Agents that imagine and plan

Agents that imagine and plan(deepmind.com)

173 points by interconnector 8 years ago | 58 comments

interfixus 8 years ago |

"This form of deliberative reasoning is essentially ‘imagination’, it is a distinctly human ability"

A completely unfounded supposition, as so often appears to be the case when some human monopoly is claimed. We didn't magically sprout whole new categories of ability during a measly few million years of evolution.

Anecdotally, I see crows getting out out the way of my car. Not confused and haphazardly as many birds do, but in calculated, deliberate, unhurried steps to somewhere just outside my trajectory - steps which clearly takes into account such elements as my speed and the state of other traffic on the road. Furthermore, when it's season for walnuts and the like, they'll calmly drop their haul on the asphalt, expecting my tyres to crush it for them. This - in my rural bit of Northern Europe - appears to be a recent import or invention; I never saw it done until two years ago.

And there's The Case of the Dog and the Peanut Butter Jars. My dog, my peanut butter jars, and they were empty, but not cleaned. Alone at home, she found them one day, and clearly had experimented on the first one, which had bitemarks aplenty on the lid. The rest she managed to unscrew without damage. Having licked the jars clean, apparently she got to thinking of the grumpy guy who woul eventually be coming home. I can think of no other explanation why I found the entire stash of licked-clean jars hidden - although not succesfully - under a rug.

Tell me again about imagination and its distinctly human nature.

bambax 8 years ago | |

Of course. This is extremely annoying, esp. now that the Internets are choke-full of counter examples. Descartes wrote many stupid things about animals being "automatons", but at least he had the excuse of living in a pre-Youtube erra.

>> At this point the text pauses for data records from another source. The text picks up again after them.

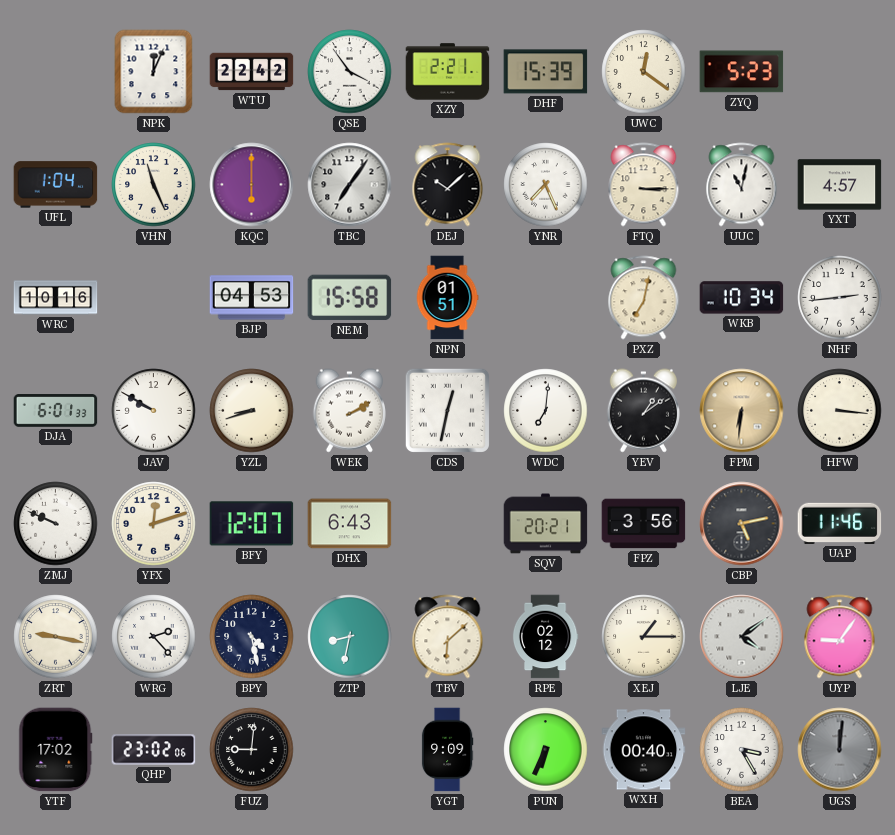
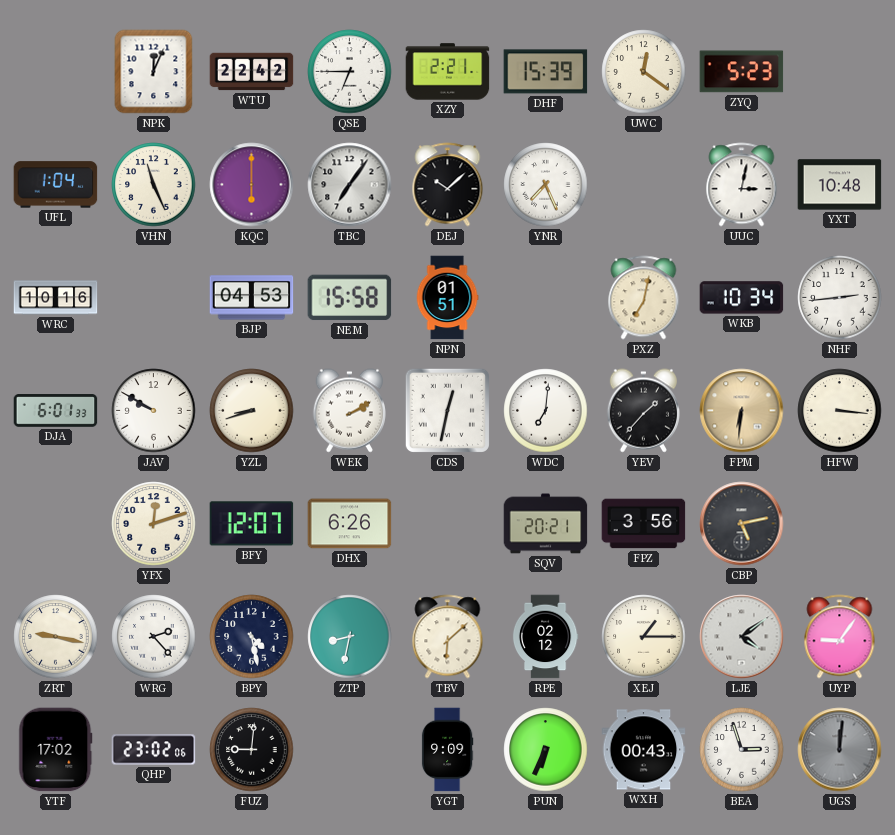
QSE: 3:54 -> 6:45
FTQ: 3:15 -> none
UUC: 11:02 -> 3:02
YXT: 4:57 -> 10:48
YEV: 1:09 -> 1:37
ZMJ: 9:49 -> none
DHX: 6:43 -> 6:26
UAP: 11:46 -> none
WXH: 00:40 -> 00:43
BEA: 3:25 -> 2:57
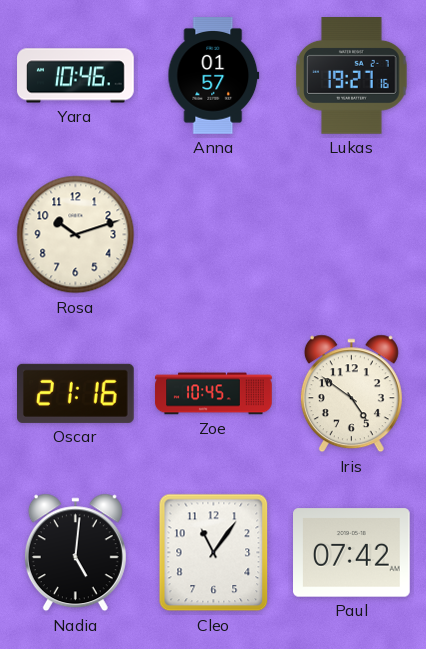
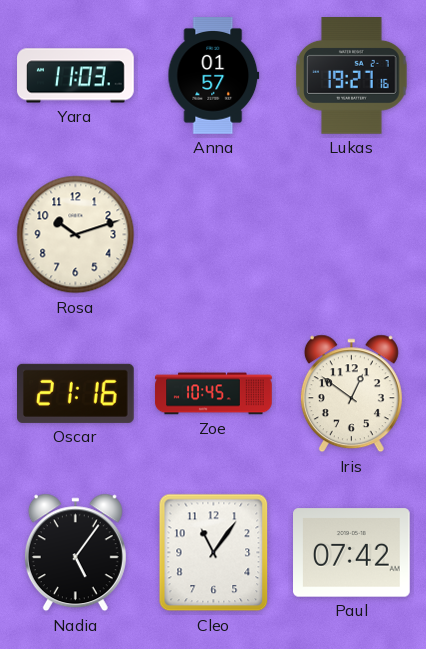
Yara: 10:46 -> 11:03
Iris: 4:51 -> 12:51
Nadia: 5:01 -> 5:06
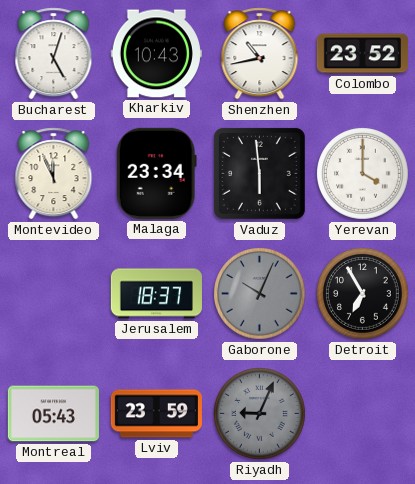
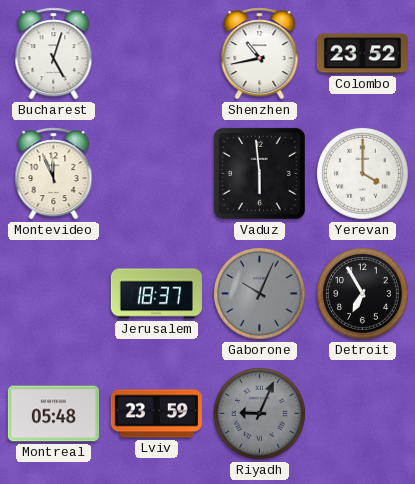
Kharkiv: 10:43 -> none
Malaga: 23:34 -> none
Montreal: 05:43 -> 05:48
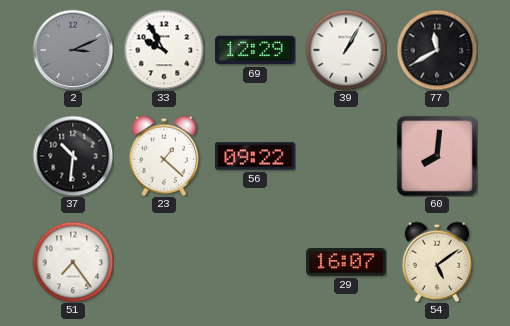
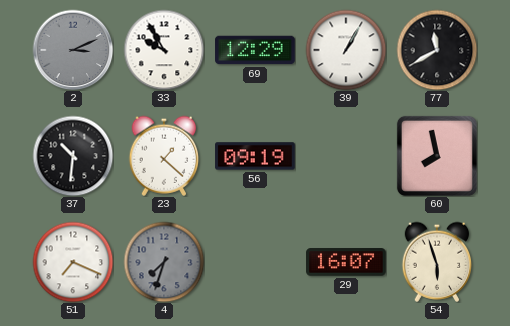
56: 09:22 -> 09:19
60: 8:01 -> 7:58
51: 7:24 -> 7:19
4: none -> 7:33
54: 5:09 -> 5:57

> When placing a glass on the edge of a table, for example, we will likely pause to consider how stable it is and whether it might fall. On the basis of that imagined consequence we might readjust the glass to prevent it from falling and breaking.

Or, if you're a cat, you might push it over the edge for the fun of it:

https://www.youtube.com/watch?v=RI1rv3re7as

In fact, the cat in this video appears to have more imagination than the paper's authors.

bryanrasmussen 8 years ago | |

reminds me of my dog and cat when I was a kid in Germany whenever we left the house the cat, a Siamese who had learned to open doors, would open the door to the garbage and the dog would then pull it into the kitchen to spread on the floor for a party.

zimpenfish 8 years ago | |

> I can think of no other explanation

Well, just because you can't think of one, doesn't mean your explanation is correct, surely. This could easily be explained by an instinctual "hide food remnants to avoid attracting bigger things".

interfixus 8 years ago | | |

In some formal scheme yes. In the actual situation no, it could not easily. Or we can reduce the question to a squabble of semantics: Alright, the dog's actions were not conscious and actively planned, but then neither are ours. I fail to see the fundamental difference, and have never really heard a coherent case made that there is one. You are of course right that argument from own lack of imagination is no proof of anything.

akvadrako 8 years ago | |

> Tell me again about imagination and its distinctly human nature.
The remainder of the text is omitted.